Page-level text extractions

>>>

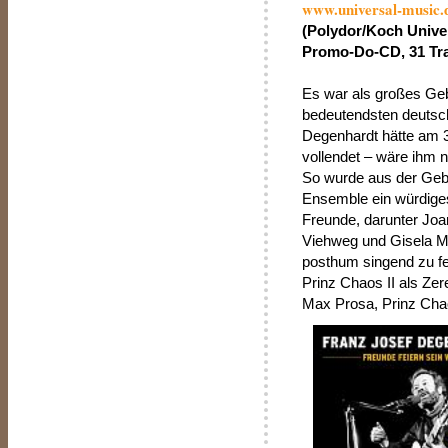
www.universal-music.
(Polydor/Koch Unive
Promo-Do-CD, 31 Trac
Es war als großes Ge
bedeutendsten deutsc
Degenhardt hätte am 
vollendet – wäre ihm 
So wurde aus der Geb
Ensemble ein würdiges
Freunde, darunter Joa
Viehweg und Gisela 
posthum singend zu fei
Prinz Chaos II als Z
Max Prosa, Prinz Cha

<<<

- Problem details -
Respond with the exact lines running from the one that contains "Freunde, darunter Joa" through the last line of the data above, and no other lines.

- Response box -
Freunde, darunter Joa
Viehweg und Gisela 
posthum singend zu fei
Prinz Chaos II als Z
Max Prosa, Prinz Cha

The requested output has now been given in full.